Gauthier, the councilmember, said she understood the concerns about gentrification, but she had concerns about the flyer and the solicitation.
“People of color have historically experienced maltreatment by the medical community, and so it’s critical for doctors and researchers to be very careful in what they are putting out for public consumption in Black and brown neighborhoods,” Guathier said.
Gauthier’s office also reached out to Temple for clarification on their role in the project. Further, she also questioned “whether it’s appropriate for an RCO leader to play a central role” in both the study and development activism.
West Philly United Neighbors is one of over 280 registered community organizations, according to city records. The groups operate with few requirements and little oversight, though they weigh heavily on issues like zoning.
The protested parcel with a storied past
Based on feedback from community groups, Gauthier said the developer’s agreement to provide 20% of units at a reduced rental rate would be a “more genuinely mixed-income” addition to the neighborhood — though she wants to make sure the developer’s promise is legally binding.
“Any commitment like this would need to be commemorated in a legally binding way,” Gauthier said. “The details of how this would get done is important, because these units would need to be preserved and marketed as genuinely affordable for a long period of time.”
Plans for the 4700 block of Chester have been in flux since at least 2013, when much of the property was purchased by current owner Nationwide Healthcare Services for a total of more than $4 million.
The Wilmington health care services company that bought up the block converted much of it from one nursing home to another. The 123-bed, long-term care facility changed hands from Park Pleasant Nursing Home to Renaissance Healthcare and Rehabilitation Center.
Right away, Renaissance wanted to make an architectural splash. Then-nursing home administrator Carmella Kane told West Philly Local in 2013 they wanted to be “a focal point of the community.”
“Aesthetically,” she said, “we want to be the best thing around.”
For about six years, the property owners allowed the members’ only Chester Avenue Dog Park to stay open.

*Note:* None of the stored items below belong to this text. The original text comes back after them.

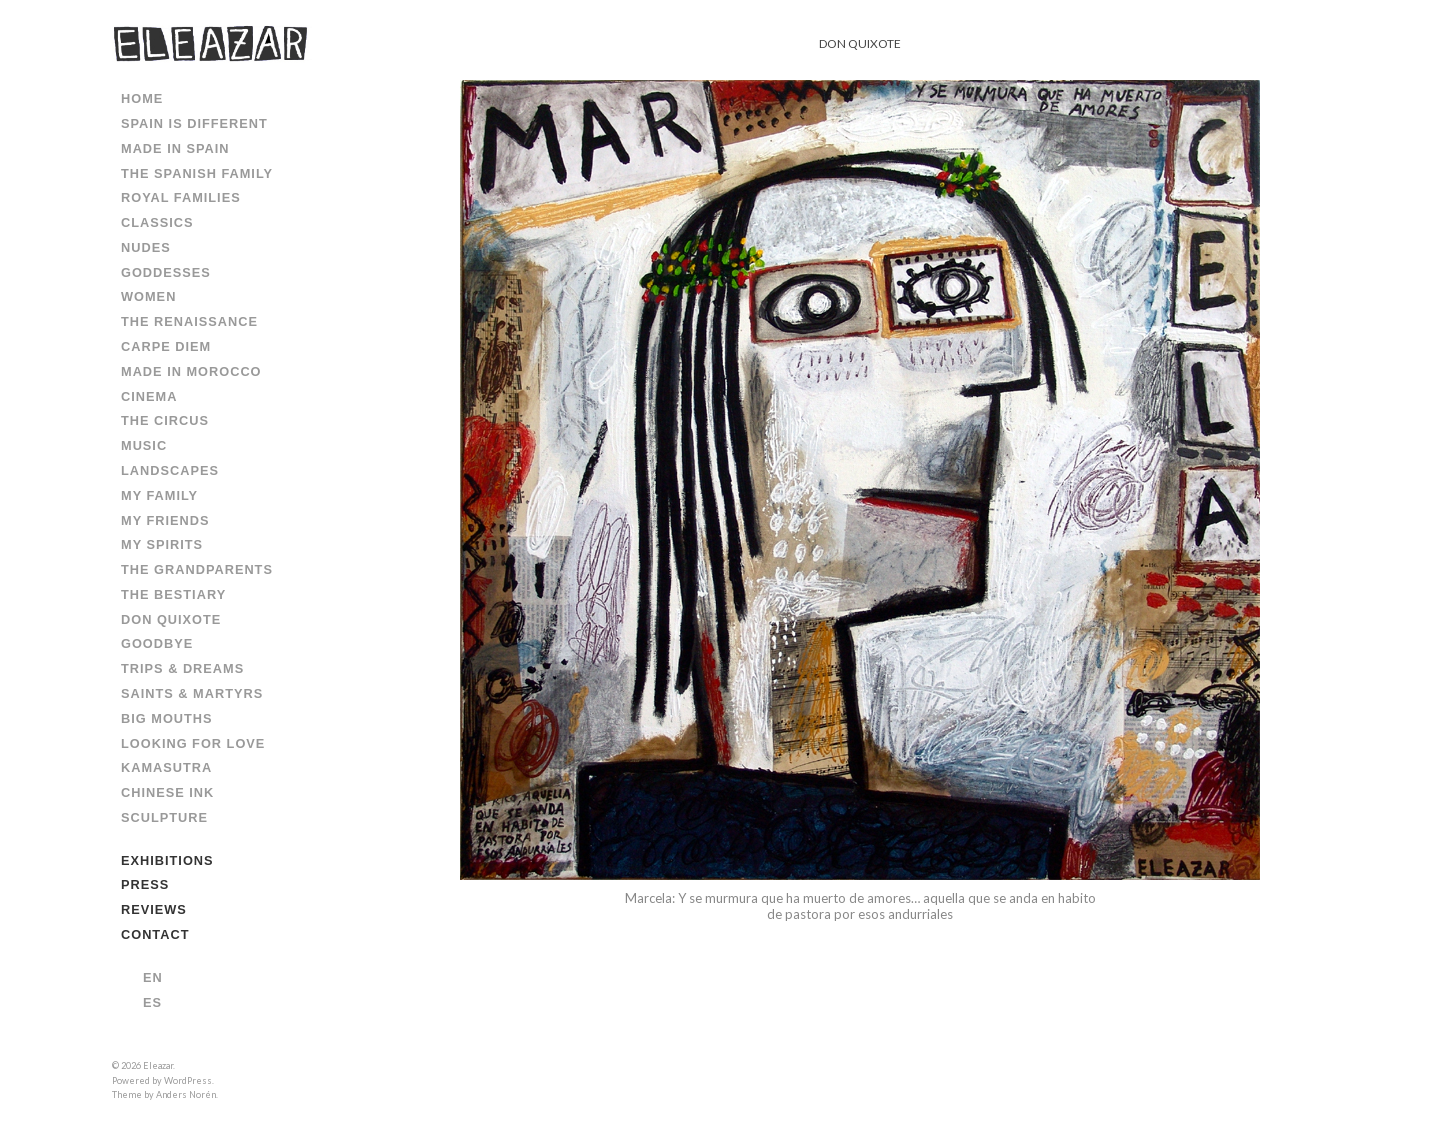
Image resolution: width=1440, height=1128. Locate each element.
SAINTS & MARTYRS (192, 693)
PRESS (145, 884)
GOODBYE (157, 643)
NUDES (146, 247)
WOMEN (148, 296)
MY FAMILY (159, 495)
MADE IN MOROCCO (191, 371)
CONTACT (155, 934)
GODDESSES (166, 272)
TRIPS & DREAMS (182, 668)
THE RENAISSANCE (189, 321)
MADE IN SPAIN (175, 148)
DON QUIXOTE (171, 619)
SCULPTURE (164, 817)
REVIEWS (154, 909)
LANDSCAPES (170, 470)
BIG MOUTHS (167, 718)
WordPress (188, 1080)
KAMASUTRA (166, 767)
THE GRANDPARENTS (197, 569)
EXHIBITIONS (167, 860)
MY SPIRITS (162, 544)
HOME (142, 98)
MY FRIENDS (165, 520)
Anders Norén (186, 1094)
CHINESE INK (167, 792)
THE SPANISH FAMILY (197, 173)
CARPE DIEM (166, 346)
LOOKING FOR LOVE (193, 743)
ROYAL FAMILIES (181, 197)
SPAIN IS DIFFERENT (194, 123)
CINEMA (149, 396)
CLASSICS (157, 222)
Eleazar (158, 1065)
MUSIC (144, 445)
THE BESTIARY (173, 594)
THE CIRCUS (165, 420)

Then in 2019, that closed, too.
“After 17 years of graciously providing space rent-free for our pups, our landlord, Renaissance Health Care and Rehabilitation Center, has informed us that we need to vacate the park,” reads a post on the park’s old website.

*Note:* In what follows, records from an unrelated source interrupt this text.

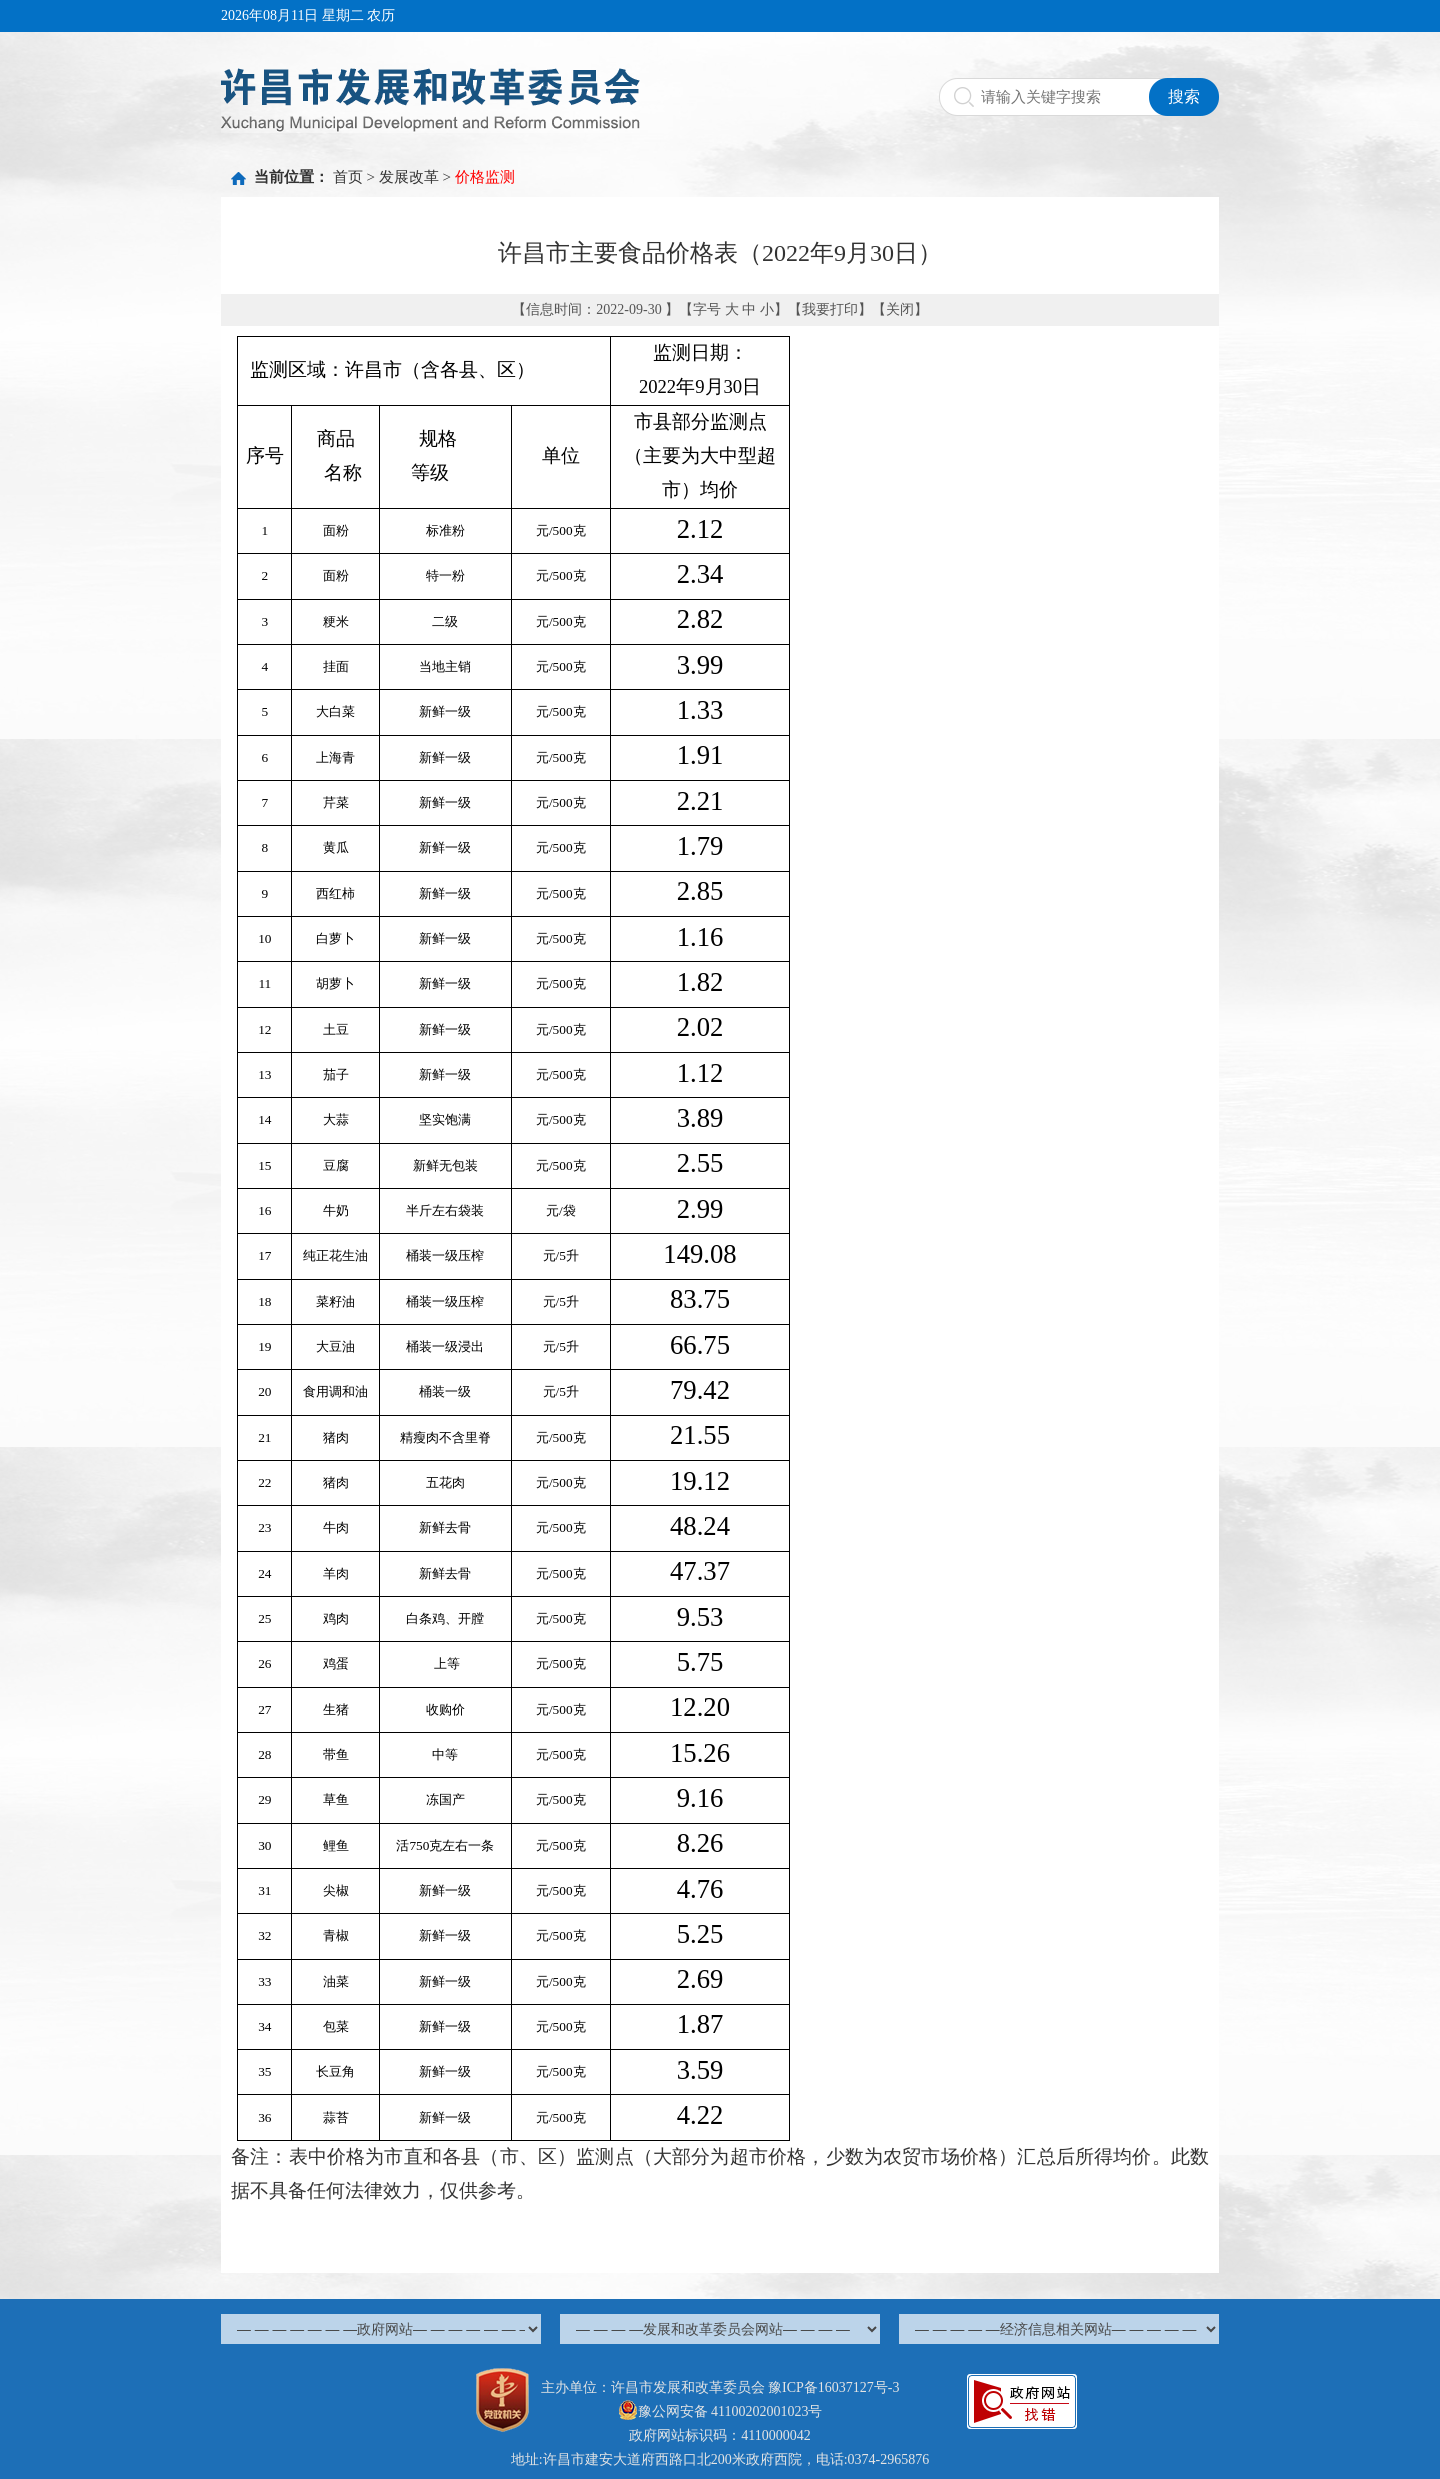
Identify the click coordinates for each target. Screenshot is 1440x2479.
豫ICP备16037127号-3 (833, 2387)
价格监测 (485, 177)
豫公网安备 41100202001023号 (720, 2411)
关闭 (900, 309)
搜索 (1184, 96)
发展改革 (409, 177)
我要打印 (830, 309)
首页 (348, 177)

The developer is seeking approval to build beyond the current RPA-1 zoning designation, which only permits a twin duplex district. The developer has already made other concessions in addition to affordability, Feldman said
After four community meetings attended by nine West Philly RCOs, they decided to reduce the number of units and the height of the building, and increase the number of parking spots on site. The new apartment complex would also boast a front courtyard, bike and electric car parking and stormwater management infrastructure.